The boarding school in Berkshire – where annual fees are over £40,000 – has added gratitude, kindness and empathy coaching to the curriculum in an effort to boost “character” among its privileged students.

The move followed an internal review at Eton in which both teachers and pupils were asked about the kind of values the school needed to do more to promote.

Jonnie Noakes, Eton’s head of teaching and learning, claimed pupils can be taught how to care more about other people’s feelings.

“You can teach empathy – it’s not an inbuilt trait,” he told TES. “It’s about imaginative identification with others. You can teach people to use that, and overcome their natural wariness and mistrust.”

Eton’s pupils are now instructed on how to take a moment each day to acknowledge how other people have helped them and what they have to be grateful for.

Noakes says simple acts of kindness could involve writing thank you cards. “You don’t have to be hugely privileged to be grateful – all of us can be grateful. You don’t have to be an Etonian to be grateful,” he says.
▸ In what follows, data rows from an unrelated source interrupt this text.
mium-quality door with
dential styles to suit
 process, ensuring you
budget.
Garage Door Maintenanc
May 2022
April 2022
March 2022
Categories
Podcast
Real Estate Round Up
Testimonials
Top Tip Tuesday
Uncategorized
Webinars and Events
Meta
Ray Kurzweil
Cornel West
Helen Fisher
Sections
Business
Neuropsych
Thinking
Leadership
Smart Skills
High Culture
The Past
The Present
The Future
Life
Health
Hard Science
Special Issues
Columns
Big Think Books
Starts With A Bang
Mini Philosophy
Eton College, where annual fees are £40,700
Eton College, where annual fees are £40,700 (PA)

It comes as Bristol University announced it would launch a 12-week course on happiness to students, who will be taught about sleep and meditation.
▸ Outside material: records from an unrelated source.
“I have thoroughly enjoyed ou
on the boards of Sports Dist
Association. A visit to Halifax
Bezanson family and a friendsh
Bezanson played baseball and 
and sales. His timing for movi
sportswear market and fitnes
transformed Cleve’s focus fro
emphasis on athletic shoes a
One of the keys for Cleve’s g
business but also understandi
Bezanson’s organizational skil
Lectures will address a series of issues, including whether happiness is in the genes and if it can really be changed, how our minds distort happiness and the role of culture in happiness.

Taught by Professor Bruce Hood, the Science of Happiness course will count towards 20 of the 120 credit points needed for their first year. More than 400 students signed up to a pilot version of the course last year.

“We’re anticipating hundreds of students taking it, right across the spectrum from not just psychology but every area of interest – engineering, chemistry, medicine and so on,” says Hood.

It follows the death of 12 students at the Russell Group university, several of which have been confirmed as suicides.